The steelmen needed the miners needed the railwaymen. The steelmen needed the miners to supply coal to keep Ravenscraig operating. If the furnaces shut down, even temporarily, British Steel would have the excuse they wanted to close the whole plant. If
Ravenscraig closed then heavy industry in the west of Scotland would effectively be dead. The miners needed the railwaymen to carry the coal to Ravenscraig. The railwaymen needed the steelmen to keep Ravenscraig working or their jobs would go too. And the miners needed the steelmen because Ravenscraig was the sole customer for at least one of the few remaining Scottish pits.

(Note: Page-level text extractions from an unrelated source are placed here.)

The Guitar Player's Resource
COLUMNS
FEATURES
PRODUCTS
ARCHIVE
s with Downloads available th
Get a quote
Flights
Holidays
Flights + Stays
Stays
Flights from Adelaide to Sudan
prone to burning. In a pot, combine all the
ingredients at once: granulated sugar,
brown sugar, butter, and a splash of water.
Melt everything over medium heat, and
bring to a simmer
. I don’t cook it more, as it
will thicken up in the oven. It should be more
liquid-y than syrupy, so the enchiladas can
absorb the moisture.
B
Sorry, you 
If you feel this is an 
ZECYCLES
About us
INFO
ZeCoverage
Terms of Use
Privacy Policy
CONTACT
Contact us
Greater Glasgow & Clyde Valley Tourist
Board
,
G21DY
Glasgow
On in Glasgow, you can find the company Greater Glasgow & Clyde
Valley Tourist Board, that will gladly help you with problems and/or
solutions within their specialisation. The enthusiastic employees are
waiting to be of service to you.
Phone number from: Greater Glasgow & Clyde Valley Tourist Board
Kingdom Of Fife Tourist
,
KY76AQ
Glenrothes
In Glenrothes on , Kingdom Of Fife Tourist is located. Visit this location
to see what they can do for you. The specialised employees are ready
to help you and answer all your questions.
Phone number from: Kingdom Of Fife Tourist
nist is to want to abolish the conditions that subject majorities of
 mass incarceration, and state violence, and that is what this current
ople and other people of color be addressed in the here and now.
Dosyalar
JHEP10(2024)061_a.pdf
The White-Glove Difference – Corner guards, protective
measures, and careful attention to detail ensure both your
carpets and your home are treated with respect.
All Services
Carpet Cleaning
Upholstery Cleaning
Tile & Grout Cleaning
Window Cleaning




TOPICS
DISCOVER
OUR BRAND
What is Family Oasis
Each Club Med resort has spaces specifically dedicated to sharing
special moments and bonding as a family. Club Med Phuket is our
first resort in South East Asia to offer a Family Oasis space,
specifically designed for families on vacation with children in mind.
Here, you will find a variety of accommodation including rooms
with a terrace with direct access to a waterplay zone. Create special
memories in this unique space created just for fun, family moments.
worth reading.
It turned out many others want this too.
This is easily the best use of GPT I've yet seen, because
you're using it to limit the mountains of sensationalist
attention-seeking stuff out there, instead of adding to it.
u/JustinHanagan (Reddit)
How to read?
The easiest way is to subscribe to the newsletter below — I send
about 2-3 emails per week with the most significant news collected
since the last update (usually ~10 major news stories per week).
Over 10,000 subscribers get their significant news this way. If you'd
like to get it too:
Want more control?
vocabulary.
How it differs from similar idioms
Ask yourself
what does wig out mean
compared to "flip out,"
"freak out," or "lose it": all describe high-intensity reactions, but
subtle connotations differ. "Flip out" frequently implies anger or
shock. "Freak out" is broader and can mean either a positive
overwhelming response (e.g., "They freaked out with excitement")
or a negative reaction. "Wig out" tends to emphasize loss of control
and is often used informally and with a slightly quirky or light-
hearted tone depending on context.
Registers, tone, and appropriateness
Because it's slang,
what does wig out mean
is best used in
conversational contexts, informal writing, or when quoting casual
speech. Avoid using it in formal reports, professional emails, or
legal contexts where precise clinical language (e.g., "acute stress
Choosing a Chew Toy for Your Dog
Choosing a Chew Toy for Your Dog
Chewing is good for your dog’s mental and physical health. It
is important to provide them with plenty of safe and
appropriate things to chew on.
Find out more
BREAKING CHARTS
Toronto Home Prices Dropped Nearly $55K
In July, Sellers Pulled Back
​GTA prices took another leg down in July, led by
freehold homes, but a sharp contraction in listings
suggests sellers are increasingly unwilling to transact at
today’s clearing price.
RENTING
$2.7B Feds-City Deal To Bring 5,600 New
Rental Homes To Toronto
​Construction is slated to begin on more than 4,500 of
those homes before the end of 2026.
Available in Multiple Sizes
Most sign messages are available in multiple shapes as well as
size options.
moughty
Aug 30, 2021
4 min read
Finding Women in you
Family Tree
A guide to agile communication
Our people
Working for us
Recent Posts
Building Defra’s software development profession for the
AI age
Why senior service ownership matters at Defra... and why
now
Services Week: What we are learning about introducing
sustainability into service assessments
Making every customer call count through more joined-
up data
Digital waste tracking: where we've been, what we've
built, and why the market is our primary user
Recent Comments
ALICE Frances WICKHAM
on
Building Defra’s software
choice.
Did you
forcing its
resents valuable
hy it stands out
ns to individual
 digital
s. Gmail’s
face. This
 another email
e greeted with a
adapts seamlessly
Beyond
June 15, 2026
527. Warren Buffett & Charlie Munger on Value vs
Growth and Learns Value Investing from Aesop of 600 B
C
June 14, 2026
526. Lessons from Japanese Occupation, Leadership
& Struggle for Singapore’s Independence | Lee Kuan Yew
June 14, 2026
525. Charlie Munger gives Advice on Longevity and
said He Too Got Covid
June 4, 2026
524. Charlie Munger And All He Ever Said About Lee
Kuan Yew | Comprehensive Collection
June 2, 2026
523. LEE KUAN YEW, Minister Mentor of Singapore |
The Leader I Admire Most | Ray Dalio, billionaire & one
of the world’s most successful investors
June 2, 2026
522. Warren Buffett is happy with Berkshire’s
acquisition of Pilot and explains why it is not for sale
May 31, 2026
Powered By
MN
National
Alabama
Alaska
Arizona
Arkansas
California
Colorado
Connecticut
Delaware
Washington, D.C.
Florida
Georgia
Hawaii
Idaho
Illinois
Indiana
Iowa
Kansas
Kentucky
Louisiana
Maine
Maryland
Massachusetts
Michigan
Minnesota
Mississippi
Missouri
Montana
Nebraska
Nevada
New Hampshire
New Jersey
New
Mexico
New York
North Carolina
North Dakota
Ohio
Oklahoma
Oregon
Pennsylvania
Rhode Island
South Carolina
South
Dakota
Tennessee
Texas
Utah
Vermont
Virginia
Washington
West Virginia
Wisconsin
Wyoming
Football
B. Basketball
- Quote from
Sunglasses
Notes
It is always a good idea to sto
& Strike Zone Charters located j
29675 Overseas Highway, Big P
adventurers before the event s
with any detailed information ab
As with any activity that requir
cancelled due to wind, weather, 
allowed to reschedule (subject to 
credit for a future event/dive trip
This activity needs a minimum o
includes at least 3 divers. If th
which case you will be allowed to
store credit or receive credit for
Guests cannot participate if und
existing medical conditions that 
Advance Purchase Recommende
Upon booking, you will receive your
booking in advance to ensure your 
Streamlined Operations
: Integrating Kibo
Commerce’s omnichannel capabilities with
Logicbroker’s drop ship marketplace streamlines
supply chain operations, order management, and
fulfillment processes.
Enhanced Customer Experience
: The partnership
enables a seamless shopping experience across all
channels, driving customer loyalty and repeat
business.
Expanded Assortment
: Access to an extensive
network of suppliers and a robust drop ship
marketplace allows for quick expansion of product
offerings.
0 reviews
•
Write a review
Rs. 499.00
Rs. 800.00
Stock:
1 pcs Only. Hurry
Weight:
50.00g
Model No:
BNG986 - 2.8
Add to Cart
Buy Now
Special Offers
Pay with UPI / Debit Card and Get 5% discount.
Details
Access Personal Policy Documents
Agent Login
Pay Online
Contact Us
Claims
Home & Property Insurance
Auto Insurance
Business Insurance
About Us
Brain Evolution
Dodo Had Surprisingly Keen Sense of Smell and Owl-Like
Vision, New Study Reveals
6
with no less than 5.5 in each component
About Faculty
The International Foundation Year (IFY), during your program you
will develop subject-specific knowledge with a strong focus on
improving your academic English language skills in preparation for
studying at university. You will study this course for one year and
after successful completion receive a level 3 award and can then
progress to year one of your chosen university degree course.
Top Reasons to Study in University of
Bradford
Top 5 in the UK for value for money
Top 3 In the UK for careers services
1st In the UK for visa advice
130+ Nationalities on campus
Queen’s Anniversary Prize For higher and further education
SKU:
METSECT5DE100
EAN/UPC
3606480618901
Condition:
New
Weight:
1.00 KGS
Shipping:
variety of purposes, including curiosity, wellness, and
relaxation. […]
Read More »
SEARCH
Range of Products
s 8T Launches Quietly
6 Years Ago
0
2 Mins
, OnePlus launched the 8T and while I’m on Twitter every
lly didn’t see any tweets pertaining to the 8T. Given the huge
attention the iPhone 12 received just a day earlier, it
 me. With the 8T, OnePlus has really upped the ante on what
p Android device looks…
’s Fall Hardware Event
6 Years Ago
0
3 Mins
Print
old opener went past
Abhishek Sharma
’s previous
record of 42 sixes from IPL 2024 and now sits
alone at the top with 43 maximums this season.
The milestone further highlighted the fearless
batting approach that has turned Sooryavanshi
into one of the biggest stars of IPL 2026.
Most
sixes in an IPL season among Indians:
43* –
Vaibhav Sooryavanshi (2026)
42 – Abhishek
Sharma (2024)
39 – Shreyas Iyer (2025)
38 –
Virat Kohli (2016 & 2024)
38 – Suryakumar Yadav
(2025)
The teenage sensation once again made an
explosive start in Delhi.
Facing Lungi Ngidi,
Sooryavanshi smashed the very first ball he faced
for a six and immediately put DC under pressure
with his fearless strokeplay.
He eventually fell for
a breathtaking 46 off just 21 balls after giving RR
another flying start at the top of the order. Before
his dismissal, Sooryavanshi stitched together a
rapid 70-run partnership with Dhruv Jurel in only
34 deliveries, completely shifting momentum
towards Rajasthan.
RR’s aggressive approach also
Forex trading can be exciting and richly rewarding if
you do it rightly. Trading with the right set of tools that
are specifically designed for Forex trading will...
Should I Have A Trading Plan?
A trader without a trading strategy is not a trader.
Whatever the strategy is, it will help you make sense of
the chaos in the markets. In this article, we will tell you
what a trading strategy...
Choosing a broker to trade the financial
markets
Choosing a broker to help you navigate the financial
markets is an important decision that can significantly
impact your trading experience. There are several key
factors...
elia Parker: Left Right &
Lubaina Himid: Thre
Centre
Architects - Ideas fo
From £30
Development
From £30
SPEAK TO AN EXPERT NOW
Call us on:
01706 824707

Arthur Scargill wanted to bring Ravenscraig to a halt in order to win the strike, but the steelmen refused to be sacrificed on the altar of Arthur Scargill. So a deal was reached, brokered by the STUC, between the Scottish miners’ leader Mick McGahey, the steelmen and the railwaymen. Two trainloads of coal a day from the coal depot at Hunterston to Ravenscraig – theoretically enough to keep the ovens ticking over and the fabric of the plant intact, but in practice enough to go on making steel. Okay. But British Steel weren’t satisfied with the production rate, nor did they feel beholden to Scargill, McGahey or anybody else. They started adding trucks to the trains. Soon the trains had doubled in length and required two engines to pull them. The miners were furious and the railwaymen couldn’t pretend they hadn’t noticed. The deal was renegotiated: one train a day. Not enough, said British Steel. They switched to road haulage. They put the word out to haulage firms and non-union lorry drivers: £50 a trip for taking coal into Ravenscraig. Suddenly there were convoys of lorries laden with coal racing through Ayrshire and Lanarkshire from the coal depots to Motherwell. And there were mass pickets at the steel plant’s gates, trying to stop them getting in.